§ **WORK ORDER**
Pick each line containing "account" out of the records.

§ **PROVIDED INFORMATION**

Start of Block

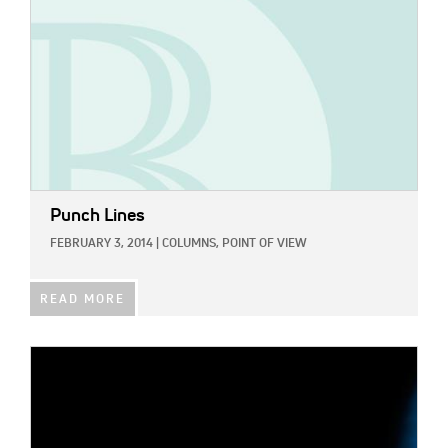
Punch Lines
FEBRUARY 3, 2014
|
COLUMNS,
POINT OF VIEW
READ MORE
IMAGE:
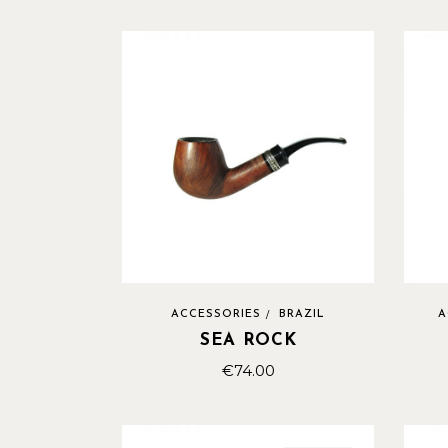
ACCESSORIES
BRAZIL
A
SEA ROCK
€
74.00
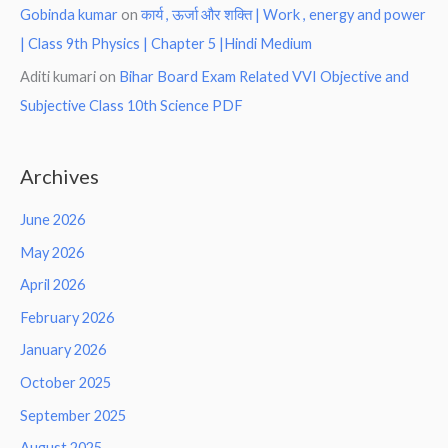
Gobinda kumar
on
कार्य , ऊर्जा और शक्ति | Work , energy and power
| Class 9th Physics | Chapter 5 |Hindi Medium
Aditi kumari
on
Bihar Board Exam Related VVI Objective and
Subjective Class 10th Science PDF
Archives
June 2026
May 2026
April 2026
February 2026
January 2026
October 2025
September 2025
August 2025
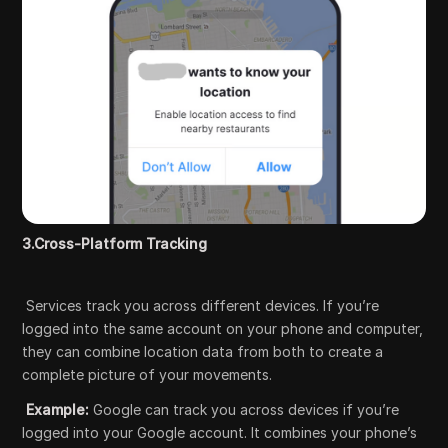
3.Cross-Platform Tracking
Services track you across different devices. If you’re
logged into the same account on your phone and computer,
they can combine location data from both to create a
complete picture of your movements.
Example:
Google can track you across devices if you’re
logged into your Google account. It combines your phone’s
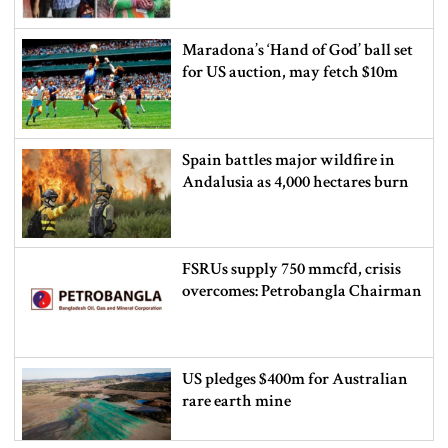
Maradona’s ‘Hand of God’ ball set
for US auction, may fetch $10m
Spain battles major wildfire in
Andalusia as 4,000 hectares burn
FSRUs supply 750 mmcfd, crisis
overcomes: Petrobangla Chairman
US pledges $400m for Australian
rare earth mine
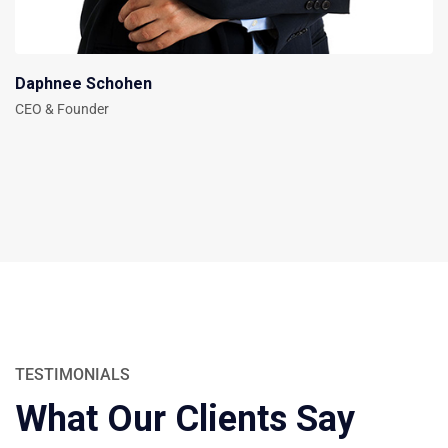
Daphnee Schohen
CEO & Founder
TESTIMONIALS
What Our Clients Say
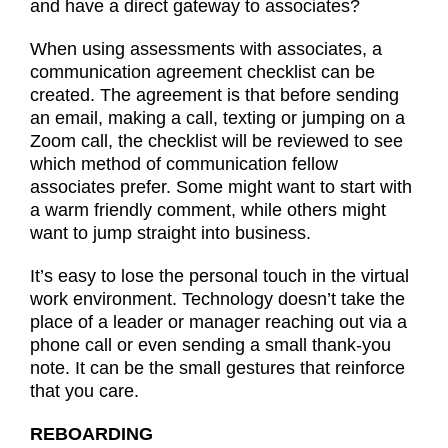
and have a direct gateway to associates?
When using assessments with associates, a
communication agreement checklist can be
created. The agreement is that before sending
an email, making a call, texting or jumping on a
Zoom call, the checklist will be reviewed to see
which method of communication fellow
associates prefer. Some might want to start with
a warm friendly comment, while others might
want to jump straight into business.
It’s easy to lose the personal touch in the virtual
work environment. Technology doesn’t take the
place of a leader or manager reaching out via a
phone call or even sending a small thank-you
note. It can be the small gestures that reinforce
that you care.
REBOARDING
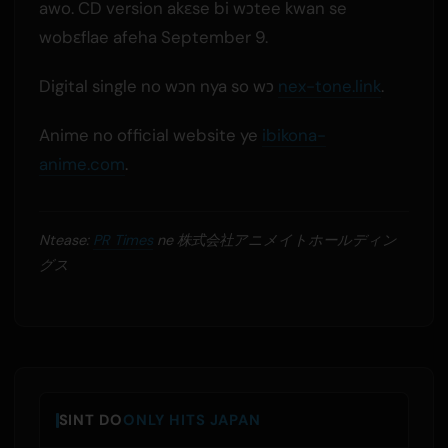
awo. CD version akɛse bi wɔtee kwan se
wobɛflae afeha September 9.
Digital single no wɔn nya so wɔ
nex-tone.link
.
Anime no official website ye
ibikona-
anime.com
.
Ntease:
PR Times
ne 株式会社アニメイトホールディン
グス
SINT DO
ONLY HITS JAPAN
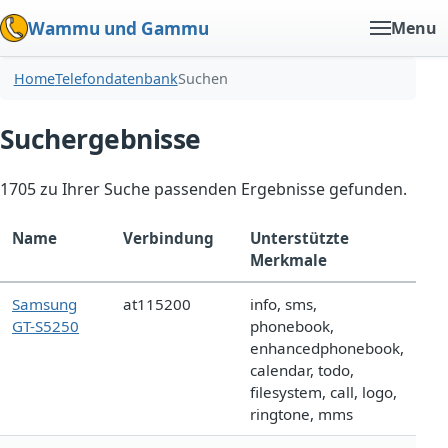
Wammu und Gammu
Menu
Home
Telefondatenbank
Suchen
Suchergebnisse
1705 zu Ihrer Suche passenden Ergebnisse gefunden.
Name
Verbindung
Unterstützte
Merkmale
Samsung
at115200
info, sms,
GT-S5250
phonebook,
enhancedphonebook,
calendar, todo,
filesystem, call, logo,
ringtone, mms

End of Block

§ **EXERCISE RESPONSE**
logged into the same account on your phone and computer,
logged into your Google account. It combines your phone’s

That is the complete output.